Top of Information shown

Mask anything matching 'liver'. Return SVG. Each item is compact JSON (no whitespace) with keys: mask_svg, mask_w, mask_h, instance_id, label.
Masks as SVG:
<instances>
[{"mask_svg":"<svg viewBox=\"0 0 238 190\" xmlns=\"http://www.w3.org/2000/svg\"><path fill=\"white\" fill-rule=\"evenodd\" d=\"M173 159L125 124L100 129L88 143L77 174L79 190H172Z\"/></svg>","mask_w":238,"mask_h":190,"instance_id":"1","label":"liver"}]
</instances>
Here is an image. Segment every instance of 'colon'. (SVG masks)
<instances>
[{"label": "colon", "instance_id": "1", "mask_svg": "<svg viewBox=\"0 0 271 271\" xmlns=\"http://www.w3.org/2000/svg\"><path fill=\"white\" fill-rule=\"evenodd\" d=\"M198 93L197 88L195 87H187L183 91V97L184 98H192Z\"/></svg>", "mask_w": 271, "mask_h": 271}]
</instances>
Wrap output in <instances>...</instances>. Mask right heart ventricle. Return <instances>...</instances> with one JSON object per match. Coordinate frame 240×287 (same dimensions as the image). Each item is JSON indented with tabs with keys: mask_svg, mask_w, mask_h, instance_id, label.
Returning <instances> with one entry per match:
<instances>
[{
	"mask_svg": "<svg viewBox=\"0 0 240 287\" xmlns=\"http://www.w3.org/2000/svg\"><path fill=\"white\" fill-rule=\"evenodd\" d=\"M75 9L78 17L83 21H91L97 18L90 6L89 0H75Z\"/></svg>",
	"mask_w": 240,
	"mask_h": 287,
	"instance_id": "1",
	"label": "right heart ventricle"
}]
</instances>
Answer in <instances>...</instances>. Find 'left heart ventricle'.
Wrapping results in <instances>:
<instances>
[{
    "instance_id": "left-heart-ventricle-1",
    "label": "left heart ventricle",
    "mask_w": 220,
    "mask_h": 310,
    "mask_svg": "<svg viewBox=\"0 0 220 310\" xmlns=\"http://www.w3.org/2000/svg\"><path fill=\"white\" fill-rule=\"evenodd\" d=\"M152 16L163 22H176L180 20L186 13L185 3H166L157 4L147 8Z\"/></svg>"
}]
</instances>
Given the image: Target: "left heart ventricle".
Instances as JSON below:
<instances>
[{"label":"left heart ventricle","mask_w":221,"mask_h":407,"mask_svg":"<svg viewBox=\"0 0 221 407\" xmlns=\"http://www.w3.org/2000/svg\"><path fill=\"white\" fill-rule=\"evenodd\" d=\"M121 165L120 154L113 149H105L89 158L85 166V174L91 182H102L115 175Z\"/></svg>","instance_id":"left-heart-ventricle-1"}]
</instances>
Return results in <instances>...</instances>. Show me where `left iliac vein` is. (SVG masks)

Bottom of Information shown

- What the exercise asks -
What is needed is a word-for-word copy of the records.

- Answer section -
Mask anything matching 'liver'. Return SVG. Each item is compact JSON (no whitespace) with keys: mask_svg, mask_w, mask_h, instance_id, label.
Masks as SVG:
<instances>
[{"mask_svg":"<svg viewBox=\"0 0 238 190\" xmlns=\"http://www.w3.org/2000/svg\"><path fill=\"white\" fill-rule=\"evenodd\" d=\"M173 159L125 124L100 129L88 143L77 174L79 190H172Z\"/></svg>","mask_w":238,"mask_h":190,"instance_id":"1","label":"liver"}]
</instances>
Here is an image. Segment every instance of 'colon'. (SVG masks)
<instances>
[{"label": "colon", "instance_id": "1", "mask_svg": "<svg viewBox=\"0 0 271 271\" xmlns=\"http://www.w3.org/2000/svg\"><path fill=\"white\" fill-rule=\"evenodd\" d=\"M198 93L197 88L195 87H187L183 91V97L184 98H192Z\"/></svg>", "mask_w": 271, "mask_h": 271}]
</instances>
Wrap output in <instances>...</instances>. Mask right heart ventricle. Return <instances>...</instances> with one JSON object per match. Coordinate frame 240×287 (same dimensions as the image). Each item is JSON indented with tabs with keys: mask_svg, mask_w, mask_h, instance_id, label.
Returning <instances> with one entry per match:
<instances>
[{
	"mask_svg": "<svg viewBox=\"0 0 240 287\" xmlns=\"http://www.w3.org/2000/svg\"><path fill=\"white\" fill-rule=\"evenodd\" d=\"M75 9L78 17L83 21H91L97 18L90 6L89 0H75Z\"/></svg>",
	"mask_w": 240,
	"mask_h": 287,
	"instance_id": "1",
	"label": "right heart ventricle"
}]
</instances>
Answer in <instances>...</instances>. Find 'left heart ventricle'.
Wrapping results in <instances>:
<instances>
[{
    "instance_id": "left-heart-ventricle-1",
    "label": "left heart ventricle",
    "mask_w": 220,
    "mask_h": 310,
    "mask_svg": "<svg viewBox=\"0 0 220 310\" xmlns=\"http://www.w3.org/2000/svg\"><path fill=\"white\" fill-rule=\"evenodd\" d=\"M152 16L163 22H176L180 20L186 13L185 3H166L157 4L147 8Z\"/></svg>"
}]
</instances>
Given the image: Target: "left heart ventricle".
Instances as JSON below:
<instances>
[{"label":"left heart ventricle","mask_w":221,"mask_h":407,"mask_svg":"<svg viewBox=\"0 0 221 407\" xmlns=\"http://www.w3.org/2000/svg\"><path fill=\"white\" fill-rule=\"evenodd\" d=\"M121 165L120 154L113 149H105L89 158L85 166V174L91 182H102L115 175Z\"/></svg>","instance_id":"left-heart-ventricle-1"}]
</instances>
Return results in <instances>...</instances>. Show me where `left iliac vein` is. (SVG masks)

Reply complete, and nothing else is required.